Salvation Is Now, Not Later

One of the ways many traditional Christians have avoided real change/conversion has been to make the gospel of Jesus primarily about going to heaven and avoiding hell. I think this is particularly true for many of us who have made “heaven” the reward for believing the right things. We use all sorts of language for this: accepting Christ into one’s heart, making a decision for Christ, having a born again experience, trusting Christ as personal Savior, etc. (all these expressions mean different things to different people).

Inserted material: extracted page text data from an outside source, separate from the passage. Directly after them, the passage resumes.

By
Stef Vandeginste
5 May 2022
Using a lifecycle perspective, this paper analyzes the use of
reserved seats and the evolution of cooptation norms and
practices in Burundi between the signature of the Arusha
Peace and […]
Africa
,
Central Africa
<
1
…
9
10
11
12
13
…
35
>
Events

The problem is that many Christians who feel they have made this “decision” think that they are guaranteed heaven and see no real need to change now. With the promise of heaven secured, one’s ego can easily pad and protect itself in ways that avoid dealing with the pride, negativity, and greed that resides there. When whole groups of people (evangelical Christians?) are committed to ego protection and defense, real personal or communal transformation rarely happens. Being a Christian, then, becomes nothing more than believing the correct doctrine, observing the proper rites and rituals, or saying the appropriate words. The ego is not touched and the heart is not changed.

But when we understand “heaven” and “hell” primarily as spiritual symbols of our spiritual state in the present, we are more likely to assume some responsibility for how we live. Authentic spirituality is always about “today.” It’s about seeing, doing, waiting, trusting, loving, caring, sharing, and serving now, rather than something we are given in the future as the result of believing the right things or being a part of the “in” group. Jesus said, “Whoever wants to be my disciple must deny themselves and take up their cross daily and follow me” (Luke 9:23). Following Jesus daily, being led by the Spirit of the living Christ daily, living daily in and for the kingdom of God, is not optional. It is at the very heart and core of the good news Jesus proclaimed and embodied.

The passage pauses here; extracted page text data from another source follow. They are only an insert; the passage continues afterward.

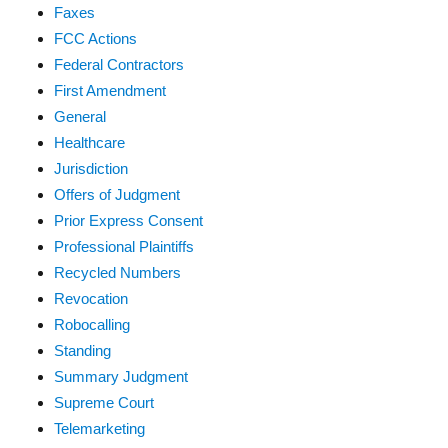
Faxes
FCC Actions
Federal Contractors
First Amendment
General
Healthcare
Jurisdiction
Offers of Judgment
Prior Express Consent
Professional Plaintiffs
Recycled Numbers
Revocation
Robocalling
Standing
Summary Judgment
Supreme Court
Telemarketing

Jesus certainly believed in a future resurrection, as did his early followers (whose writings make up our New Testament). But that was never at the center of the gospel he proclaimed. Jesus called his disciples into a mindset, lifestyle, and lifetime of change. And I have no doubt that whatever constitutes life in a resurrected state (which is all speculation from our side of it) continuing change will be part of it.

Salvation is a continual process, never a completed state. When one stage is complete, we simply enter another. One who is being saved, one who is spiritual, is one who invites and welcomes the indwelling Spirit to teach her/him how to love. This involves breaking old habits of ego protection, negative reactions, and selfish behavior and attitudes, and allowing the Spirit, whose very nature is Love and Grace, access to our innermost being. The Spirit inspires and empowers new patterns of reaction and interaction with others in ways that are pervaded by forgiveness and compassion. We learn to die daily to the old, false self as we learn to put on the new, Christ self (read Eph 4-5 and Col 3).

When we do church right, this is what we are teaching one another—how to “walk in the way of love, just as Christ loved us” (Eph 5:2).


  1. Are you saying that the idea of resurrection is untrue? You use terms like symbolic as if to disbelieve a concept yourself. I agree that the idea of some reward, such as heaven, does not focus on the nature of true christianity, but it does not mean it untrue. I am trying to understand what you are trying to say. When I read your blog you seem to be denying somethings as you state you particular position of spiritual transformation.

  2. To reformedschools:
    Not at all. In my blog above I state that "Jesus certainly believed in a future resurrection, as did his early followers." I do as well. My point is that Jesus' emphasis was on bringing heaven to earth, seeing the kingdom of God realized in this world individually, communually, and globally. So I believe salvation is primarily about transformation right now, a transformation that continues into the resurrected state and beyond.

  3. Are you making the same point as N.T. Wright about the importance of living a life realizing that what one does is important? Also, have you read the book "Life Together" by Bonhoeffer. If you have, do you recall the idea of community and authentic faith lived out with other believers in a world of unbelievers?

  4. I like much of what Wright says and I certainly concur with Wright about the importance of being agents and collaborators with God in the implementation of God's kingdom now. I have read Bonehoeffer, but it has been some time ago. I just skimmed back through the book and can't recall what he says about the church engaging the world. His chapter on ministry is primarily about how disciples serve one another in the faith community.